[Problem] Transcribe the data below verbatim from the line with "68240 Kaysersberg Vignoble" to the line with "邮政编码：276000". Include both of those lines.

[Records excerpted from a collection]

_ _ _

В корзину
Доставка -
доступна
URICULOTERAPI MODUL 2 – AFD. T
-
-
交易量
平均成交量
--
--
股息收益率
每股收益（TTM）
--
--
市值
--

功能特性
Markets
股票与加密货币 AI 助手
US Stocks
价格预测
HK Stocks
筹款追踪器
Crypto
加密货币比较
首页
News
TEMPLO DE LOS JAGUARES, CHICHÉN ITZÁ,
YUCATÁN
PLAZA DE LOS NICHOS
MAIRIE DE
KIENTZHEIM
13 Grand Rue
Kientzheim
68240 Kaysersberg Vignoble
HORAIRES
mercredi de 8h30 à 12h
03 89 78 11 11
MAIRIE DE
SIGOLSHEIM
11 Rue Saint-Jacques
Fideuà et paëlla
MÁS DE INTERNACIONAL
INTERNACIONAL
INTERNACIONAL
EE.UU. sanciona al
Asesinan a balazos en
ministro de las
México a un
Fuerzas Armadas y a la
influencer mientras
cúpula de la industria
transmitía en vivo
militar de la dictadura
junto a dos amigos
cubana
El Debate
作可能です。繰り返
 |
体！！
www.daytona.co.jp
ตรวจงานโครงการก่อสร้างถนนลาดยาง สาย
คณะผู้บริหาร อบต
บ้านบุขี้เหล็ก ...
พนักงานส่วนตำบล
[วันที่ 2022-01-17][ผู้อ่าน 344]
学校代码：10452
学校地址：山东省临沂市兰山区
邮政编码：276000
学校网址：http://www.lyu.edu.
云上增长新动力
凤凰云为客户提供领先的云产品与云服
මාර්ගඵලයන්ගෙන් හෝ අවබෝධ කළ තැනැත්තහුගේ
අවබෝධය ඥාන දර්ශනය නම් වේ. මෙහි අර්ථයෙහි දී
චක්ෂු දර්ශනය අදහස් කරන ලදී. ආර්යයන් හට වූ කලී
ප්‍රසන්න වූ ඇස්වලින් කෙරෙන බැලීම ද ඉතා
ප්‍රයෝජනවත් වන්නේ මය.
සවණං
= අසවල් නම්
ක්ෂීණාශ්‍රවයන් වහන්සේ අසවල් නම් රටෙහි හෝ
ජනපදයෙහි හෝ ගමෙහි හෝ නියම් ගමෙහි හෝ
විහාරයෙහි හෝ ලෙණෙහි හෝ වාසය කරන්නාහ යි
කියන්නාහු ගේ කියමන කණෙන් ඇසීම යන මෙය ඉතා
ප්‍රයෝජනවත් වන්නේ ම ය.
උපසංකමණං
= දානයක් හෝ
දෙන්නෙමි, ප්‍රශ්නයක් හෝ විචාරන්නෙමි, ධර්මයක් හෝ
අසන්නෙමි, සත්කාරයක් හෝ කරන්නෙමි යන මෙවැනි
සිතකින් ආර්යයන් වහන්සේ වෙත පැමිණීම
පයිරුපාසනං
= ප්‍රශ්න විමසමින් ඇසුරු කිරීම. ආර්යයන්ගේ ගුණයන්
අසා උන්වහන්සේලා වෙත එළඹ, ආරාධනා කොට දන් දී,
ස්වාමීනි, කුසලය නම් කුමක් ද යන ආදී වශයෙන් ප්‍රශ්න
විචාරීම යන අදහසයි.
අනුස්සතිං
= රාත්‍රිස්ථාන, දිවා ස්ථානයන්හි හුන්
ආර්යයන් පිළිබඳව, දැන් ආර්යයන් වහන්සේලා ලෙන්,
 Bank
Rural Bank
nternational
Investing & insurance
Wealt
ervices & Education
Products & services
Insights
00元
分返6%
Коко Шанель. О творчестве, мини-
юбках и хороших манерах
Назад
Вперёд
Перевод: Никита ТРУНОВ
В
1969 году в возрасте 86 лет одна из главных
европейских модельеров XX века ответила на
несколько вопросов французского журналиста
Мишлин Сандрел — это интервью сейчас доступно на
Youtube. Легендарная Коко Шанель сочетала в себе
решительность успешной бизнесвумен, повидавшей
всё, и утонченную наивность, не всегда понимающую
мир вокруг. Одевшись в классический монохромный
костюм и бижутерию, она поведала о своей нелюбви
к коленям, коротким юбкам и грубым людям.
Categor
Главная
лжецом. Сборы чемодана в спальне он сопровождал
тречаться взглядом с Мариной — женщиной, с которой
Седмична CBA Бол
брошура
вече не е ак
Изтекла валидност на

_ _ _

[Completed task]
68240 Kaysersberg Vignoble
HORAIRES
mercredi de 8h30 à 12h
03 89 78 11 11
MAIRIE DE
SIGOLSHEIM
11 Rue Saint-Jacques
Fideuà et paëlla
MÁS DE INTERNACIONAL
INTERNACIONAL
INTERNACIONAL
EE.UU. sanciona al
Asesinan a balazos en
ministro de las
México a un
Fuerzas Armadas y a la
influencer mientras
cúpula de la industria
transmitía en vivo
militar de la dictadura
junto a dos amigos
cubana
El Debate
作可能です。繰り返
 |
体！！
www.daytona.co.jp
ตรวจงานโครงการก่อสร้างถนนลาดยาง สาย
คณะผู้บริหาร อบต
บ้านบุขี้เหล็ก ...
พนักงานส่วนตำบล
[วันที่ 2022-01-17][ผู้อ่าน 344]
学校代码：10452
学校地址：山东省临沂市兰山区
邮政编码：276000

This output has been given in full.